Variables and constants 1
1. Before the topic
1.1. Greeting
Welcome! In this course, you will learn the basics of programming in R. As you could have seen one page before, the course is divided into 6 modules. Each module contains the main R script, which can be download in two forms, as .Rmd file with all the content from this site as well as more raw .R file, and several exercises. The amount of work required for each script should be roughly the same. Exercises should be completed and uploaded to Gradescope if you are officially enrolled in the course.
1.2. Links to all scripts
1.2.1. Main script
In order to be able to work with these files, you have to download it and open it in RStudio. If you don’t have RStudio installed and don’t know how to do it, instructions from this site should help. To download a script, you have to click on the hyperlinks below. It will be saved either in your default folder with downloaded files or your browser will ask you to pick the place where it will be stored. If something is wrong with it, make sure that the file has been saved using the correct extension, which is either .R
or .Rmd
, depending on what you have chosen.
1.2.2. Exercises
To solve exercises, you have to download the scripts and write your solution in the `
{r} # YOUR CODE HERE
` chunk.
This time, the extension of files should be .Rmd
.
2. Introduction
R is a popular programming language used for statistical computing and graphical presentation. It is widely used and valued because:
- It is a great resource for data analysis, data visualization, data science, and machine learning
- It provides many statistical techniques (such as statistical tests, classification, clustering, and data reduction)
- It is easy to draw graphs in R, like pie charts, histograms, box plots, scatter plots, etc.
- It works on different platforms (Windows, Mac, Linux)
- It is open-source and free
- It has a large community support
- It has many packages (libraries of functions) that can be used to solve different problems
2.1. Set-up R and RStudio
You can run R programs in two different ways:
- Installing R in your local machine
- Using an online environment
During these classes, we suggest the former option.
There are many online tutorials on how to install R and RStudio, you can start from: https://rstudio-education.github.io/hopr/starting.html or https://techvidvan.com/tutorials/install-r/
2.2. Some useful keyboard shortcuts in RStudio
- CTRL+ENTER / CTRL+R: run instructions from the script (current line or marked part of code)
- CTRL+L: clear console
- CTRL+arrow up: list of recent commands (in the console)

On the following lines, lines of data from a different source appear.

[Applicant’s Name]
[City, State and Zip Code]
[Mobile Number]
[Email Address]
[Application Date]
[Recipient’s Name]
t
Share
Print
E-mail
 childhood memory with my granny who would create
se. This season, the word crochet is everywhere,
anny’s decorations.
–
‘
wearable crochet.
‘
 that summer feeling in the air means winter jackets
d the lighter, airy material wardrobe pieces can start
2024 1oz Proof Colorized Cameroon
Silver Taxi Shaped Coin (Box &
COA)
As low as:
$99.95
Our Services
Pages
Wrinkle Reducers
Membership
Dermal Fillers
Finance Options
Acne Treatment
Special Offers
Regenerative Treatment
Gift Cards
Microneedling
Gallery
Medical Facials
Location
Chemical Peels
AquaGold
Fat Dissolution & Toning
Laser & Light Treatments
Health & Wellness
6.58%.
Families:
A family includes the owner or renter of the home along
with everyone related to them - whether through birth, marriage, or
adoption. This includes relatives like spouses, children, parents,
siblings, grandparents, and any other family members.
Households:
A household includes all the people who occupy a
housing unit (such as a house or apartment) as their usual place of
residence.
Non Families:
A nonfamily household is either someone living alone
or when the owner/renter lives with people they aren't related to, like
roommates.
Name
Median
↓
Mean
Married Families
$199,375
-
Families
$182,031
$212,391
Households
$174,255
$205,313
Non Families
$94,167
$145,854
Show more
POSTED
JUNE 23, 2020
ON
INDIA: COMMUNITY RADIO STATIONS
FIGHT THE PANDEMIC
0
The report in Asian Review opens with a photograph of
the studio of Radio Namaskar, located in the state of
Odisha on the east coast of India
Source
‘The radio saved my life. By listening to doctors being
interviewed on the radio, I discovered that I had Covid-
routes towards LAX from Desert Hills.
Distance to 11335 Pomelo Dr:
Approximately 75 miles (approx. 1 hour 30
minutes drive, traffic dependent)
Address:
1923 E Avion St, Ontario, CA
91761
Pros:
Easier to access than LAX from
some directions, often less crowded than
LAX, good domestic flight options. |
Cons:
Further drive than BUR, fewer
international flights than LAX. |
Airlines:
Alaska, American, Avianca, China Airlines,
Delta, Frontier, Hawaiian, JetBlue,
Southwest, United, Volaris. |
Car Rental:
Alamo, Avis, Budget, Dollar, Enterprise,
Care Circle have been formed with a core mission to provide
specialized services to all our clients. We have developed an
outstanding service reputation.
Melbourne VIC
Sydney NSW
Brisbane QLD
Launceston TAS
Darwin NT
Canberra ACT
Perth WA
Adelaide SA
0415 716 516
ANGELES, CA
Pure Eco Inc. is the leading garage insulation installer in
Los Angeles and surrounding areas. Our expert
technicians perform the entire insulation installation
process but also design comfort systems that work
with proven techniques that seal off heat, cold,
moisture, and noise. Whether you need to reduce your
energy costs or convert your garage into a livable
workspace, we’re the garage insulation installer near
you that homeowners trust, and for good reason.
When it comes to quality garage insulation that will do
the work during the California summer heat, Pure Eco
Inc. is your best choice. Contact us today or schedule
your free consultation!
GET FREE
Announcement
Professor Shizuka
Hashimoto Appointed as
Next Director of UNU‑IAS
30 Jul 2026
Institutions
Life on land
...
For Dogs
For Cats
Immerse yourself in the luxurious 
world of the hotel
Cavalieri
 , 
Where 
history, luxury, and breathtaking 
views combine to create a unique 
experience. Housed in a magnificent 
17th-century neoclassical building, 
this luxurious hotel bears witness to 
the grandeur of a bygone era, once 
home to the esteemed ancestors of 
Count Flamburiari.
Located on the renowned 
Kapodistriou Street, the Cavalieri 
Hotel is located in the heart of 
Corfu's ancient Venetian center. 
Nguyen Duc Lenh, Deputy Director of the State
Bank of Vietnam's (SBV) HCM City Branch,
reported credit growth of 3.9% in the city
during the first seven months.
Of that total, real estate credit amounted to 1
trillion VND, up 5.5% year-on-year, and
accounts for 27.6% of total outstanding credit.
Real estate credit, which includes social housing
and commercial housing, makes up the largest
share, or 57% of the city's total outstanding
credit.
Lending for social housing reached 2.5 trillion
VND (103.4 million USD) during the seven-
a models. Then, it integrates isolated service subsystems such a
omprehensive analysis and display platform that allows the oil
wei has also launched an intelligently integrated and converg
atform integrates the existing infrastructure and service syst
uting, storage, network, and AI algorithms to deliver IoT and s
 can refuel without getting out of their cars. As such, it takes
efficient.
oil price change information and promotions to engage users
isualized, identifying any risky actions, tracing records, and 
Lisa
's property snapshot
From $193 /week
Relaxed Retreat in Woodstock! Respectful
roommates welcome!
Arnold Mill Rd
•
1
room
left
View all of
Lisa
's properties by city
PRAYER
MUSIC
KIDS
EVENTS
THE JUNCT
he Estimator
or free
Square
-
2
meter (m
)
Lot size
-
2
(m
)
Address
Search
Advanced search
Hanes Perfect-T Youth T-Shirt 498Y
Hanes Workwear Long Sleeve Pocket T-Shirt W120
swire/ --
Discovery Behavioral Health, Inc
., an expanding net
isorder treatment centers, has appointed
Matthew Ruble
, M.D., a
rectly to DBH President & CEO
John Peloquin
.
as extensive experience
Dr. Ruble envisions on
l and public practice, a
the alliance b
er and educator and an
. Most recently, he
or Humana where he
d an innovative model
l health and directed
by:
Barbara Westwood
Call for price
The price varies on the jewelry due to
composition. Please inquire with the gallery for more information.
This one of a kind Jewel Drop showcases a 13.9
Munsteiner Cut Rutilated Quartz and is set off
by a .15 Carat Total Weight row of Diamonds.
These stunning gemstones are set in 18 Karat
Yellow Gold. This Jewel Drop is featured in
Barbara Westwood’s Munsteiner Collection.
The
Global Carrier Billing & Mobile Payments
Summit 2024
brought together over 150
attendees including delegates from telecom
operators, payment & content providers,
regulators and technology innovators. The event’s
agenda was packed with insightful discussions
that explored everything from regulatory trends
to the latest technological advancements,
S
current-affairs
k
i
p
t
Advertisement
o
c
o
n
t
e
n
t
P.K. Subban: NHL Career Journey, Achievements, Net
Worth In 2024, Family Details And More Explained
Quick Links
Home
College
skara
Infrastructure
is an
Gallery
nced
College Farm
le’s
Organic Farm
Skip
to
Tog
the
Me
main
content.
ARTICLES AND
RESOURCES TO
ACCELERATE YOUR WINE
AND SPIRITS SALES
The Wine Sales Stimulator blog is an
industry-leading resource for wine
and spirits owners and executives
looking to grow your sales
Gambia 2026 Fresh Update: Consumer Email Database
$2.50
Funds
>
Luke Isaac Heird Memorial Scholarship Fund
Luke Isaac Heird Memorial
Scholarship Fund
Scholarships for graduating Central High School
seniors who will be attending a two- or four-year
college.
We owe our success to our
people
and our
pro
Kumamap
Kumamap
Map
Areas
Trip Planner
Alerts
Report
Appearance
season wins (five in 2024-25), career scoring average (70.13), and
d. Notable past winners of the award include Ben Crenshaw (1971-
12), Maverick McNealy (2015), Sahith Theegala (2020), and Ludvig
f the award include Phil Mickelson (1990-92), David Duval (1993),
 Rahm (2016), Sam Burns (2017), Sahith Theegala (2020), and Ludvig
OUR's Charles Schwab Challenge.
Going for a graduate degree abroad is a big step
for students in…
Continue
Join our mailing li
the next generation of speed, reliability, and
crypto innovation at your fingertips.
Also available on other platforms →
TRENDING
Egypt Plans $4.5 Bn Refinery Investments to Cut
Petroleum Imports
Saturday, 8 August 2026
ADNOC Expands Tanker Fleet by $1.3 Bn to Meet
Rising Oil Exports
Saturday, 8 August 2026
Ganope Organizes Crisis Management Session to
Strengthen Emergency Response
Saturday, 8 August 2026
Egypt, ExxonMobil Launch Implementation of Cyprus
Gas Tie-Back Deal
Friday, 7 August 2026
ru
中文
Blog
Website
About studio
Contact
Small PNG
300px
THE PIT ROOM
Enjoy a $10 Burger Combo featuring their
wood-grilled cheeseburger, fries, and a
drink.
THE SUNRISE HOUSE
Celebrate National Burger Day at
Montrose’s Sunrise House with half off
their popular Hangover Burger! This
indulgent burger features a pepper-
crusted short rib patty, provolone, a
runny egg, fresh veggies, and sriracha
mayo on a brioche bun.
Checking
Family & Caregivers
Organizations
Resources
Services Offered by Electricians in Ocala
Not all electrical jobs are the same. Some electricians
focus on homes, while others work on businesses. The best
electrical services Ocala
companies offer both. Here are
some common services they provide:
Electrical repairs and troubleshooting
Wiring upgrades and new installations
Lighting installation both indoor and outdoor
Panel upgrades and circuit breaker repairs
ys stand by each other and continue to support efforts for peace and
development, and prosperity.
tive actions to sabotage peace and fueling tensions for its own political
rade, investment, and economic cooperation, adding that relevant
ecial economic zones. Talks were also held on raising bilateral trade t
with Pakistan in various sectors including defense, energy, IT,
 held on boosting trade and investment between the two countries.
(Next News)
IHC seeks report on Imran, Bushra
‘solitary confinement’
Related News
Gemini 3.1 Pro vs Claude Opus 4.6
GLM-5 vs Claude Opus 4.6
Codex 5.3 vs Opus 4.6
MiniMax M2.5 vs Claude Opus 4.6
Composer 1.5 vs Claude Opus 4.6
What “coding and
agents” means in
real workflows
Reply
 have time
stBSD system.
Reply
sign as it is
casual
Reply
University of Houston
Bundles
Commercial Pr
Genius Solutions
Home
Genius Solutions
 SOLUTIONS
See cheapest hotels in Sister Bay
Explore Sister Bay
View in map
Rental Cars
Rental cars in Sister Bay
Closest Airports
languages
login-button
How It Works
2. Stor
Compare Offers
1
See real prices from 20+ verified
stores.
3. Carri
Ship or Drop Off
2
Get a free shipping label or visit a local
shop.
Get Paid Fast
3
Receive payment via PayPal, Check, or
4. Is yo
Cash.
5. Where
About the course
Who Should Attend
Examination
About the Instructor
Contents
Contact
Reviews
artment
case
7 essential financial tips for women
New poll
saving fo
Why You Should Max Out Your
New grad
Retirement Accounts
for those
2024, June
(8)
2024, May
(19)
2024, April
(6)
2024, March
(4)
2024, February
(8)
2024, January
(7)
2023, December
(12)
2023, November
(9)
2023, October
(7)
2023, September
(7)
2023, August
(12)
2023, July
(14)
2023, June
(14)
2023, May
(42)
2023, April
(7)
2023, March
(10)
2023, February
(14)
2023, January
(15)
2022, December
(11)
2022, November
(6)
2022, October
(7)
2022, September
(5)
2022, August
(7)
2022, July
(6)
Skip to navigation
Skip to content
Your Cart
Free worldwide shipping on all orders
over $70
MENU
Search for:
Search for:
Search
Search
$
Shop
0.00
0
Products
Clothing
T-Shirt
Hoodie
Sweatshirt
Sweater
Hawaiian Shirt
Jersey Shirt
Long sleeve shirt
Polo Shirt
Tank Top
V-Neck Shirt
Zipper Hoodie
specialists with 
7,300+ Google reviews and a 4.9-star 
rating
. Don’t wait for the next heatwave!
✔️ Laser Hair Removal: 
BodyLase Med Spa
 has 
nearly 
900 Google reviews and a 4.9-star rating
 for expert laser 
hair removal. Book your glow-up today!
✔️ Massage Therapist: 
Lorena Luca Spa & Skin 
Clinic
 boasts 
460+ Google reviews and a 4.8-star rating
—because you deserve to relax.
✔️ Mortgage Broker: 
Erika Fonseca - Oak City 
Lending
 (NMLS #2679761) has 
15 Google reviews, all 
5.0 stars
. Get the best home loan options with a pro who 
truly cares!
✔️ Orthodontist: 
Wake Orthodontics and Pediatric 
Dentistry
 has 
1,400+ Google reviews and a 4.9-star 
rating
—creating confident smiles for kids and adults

- CTRL+1: switch to editor
- CTRL+2: switch to console
- for more - Alt+Shift+K
3. Numbers and math operations
Consider a single number, let’s say 5
. This number in R means exactly the same as in mathematics. We can add, multiply, and do much more stuff with this number, for example, operation 5+6
will result in the number 11
:
5+6
Another, more complex example:
5 * (12 - 3) + 4 ^ 3 / 2
We can create arbitrarily complex calculations by combining numbers, parentheses, and the following arithmetic operators:
+
addition-
subtraction*
multiplication/
division%
modulo (returns the remainder of the division operation)^
exponentiation (if you are familiar with Python, this is different)
However, if we only rely on constant numbers, the functionality of our program will be relatively limited. We need to use variables, to unlock a wider range of possibilities.
4. Variables
Variables allow us to store data that can be referenced and manipulated in our program. They also provide a way to label the data, so that it is easier for us to understand what is happening in our program. It is helpful to think of variables as labeled boxes filled with data. Their only purpose is to label and store data in the computer’s memory. To create a variable, you just need to name it and set it to the value (by arrow <-
) you want it to store. This is called assignment operation.
For example,
x <- 42
Here, x
is the variable where the data 42
is stored. Now, whenever we use x
in our program, we will get 42
.
print(x)
As you can see, when we print x
we get 42
as output. Function print()
allow us to print some text to the console and user to see it.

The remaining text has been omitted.